Your answer consists of the lines in the data that contain "algoritmen". Copy each of them.

Supplied material: Begin

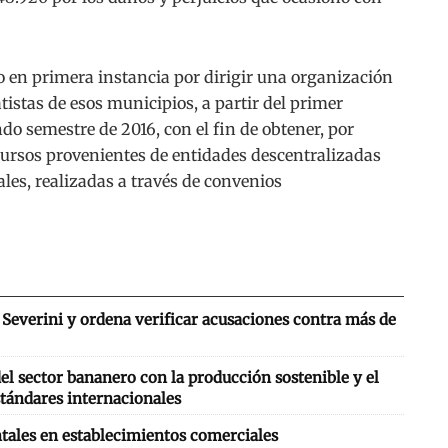
 en primera instancia por dirigir una organización
tistas de esos municipios, a partir del primer
do semestre de 2016, con el fin de obtener, por
cursos provenientes de entidades descentralizadas
ales, realizadas a través de convenios
Severini y ordena verificar acusaciones contra más de
l sector bananero con la producción sostenible y el
tándares internacionales
tales en establecimientos comerciales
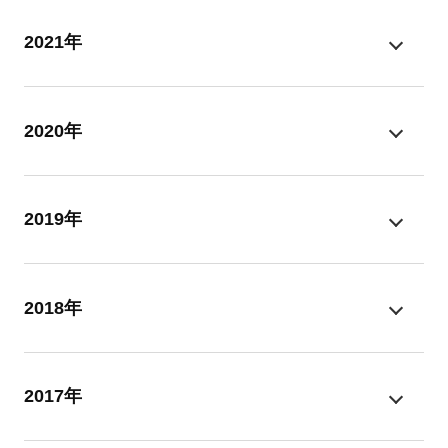
2021年
2020年
2019年
2018年
2017年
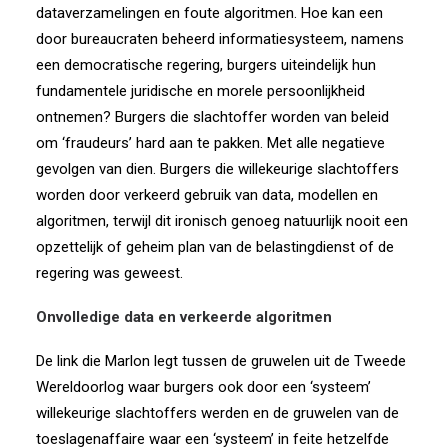
dataverzamelingen en foute algoritmen. Hoe kan een
door bureaucraten beheerd informatiesysteem, namens
een democratische regering, burgers uiteindelijk hun
fundamentele juridische en morele persoonlijkheid
ontnemen? Burgers die slachtoffer worden van beleid
om ‘fraudeurs’ hard aan te pakken. Met alle negatieve
gevolgen van dien. Burgers die willekeurige slachtoffers
worden door verkeerd gebruik van data, modellen en
algoritmen, terwijl dit ironisch genoeg natuurlijk nooit een
opzettelijk of geheim plan van de belastingdienst of de
regering was geweest.
Onvolledige data en verkeerde algoritmen
De link die Marlon legt tussen de gruwelen uit de Tweede
Wereldoorlog waar burgers ook door een ‘systeem’
willekeurige slachtoffers werden en de gruwelen van de
toeslagenaffaire waar een ‘systeem’ in feite hetzelfde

Supplied material: End

▶ Result
dataverzamelingen en foute algoritmen. Hoe kan een
algoritmen, terwijl dit ironisch genoeg natuurlijk nooit een
Onvolledige data en verkeerde algoritmen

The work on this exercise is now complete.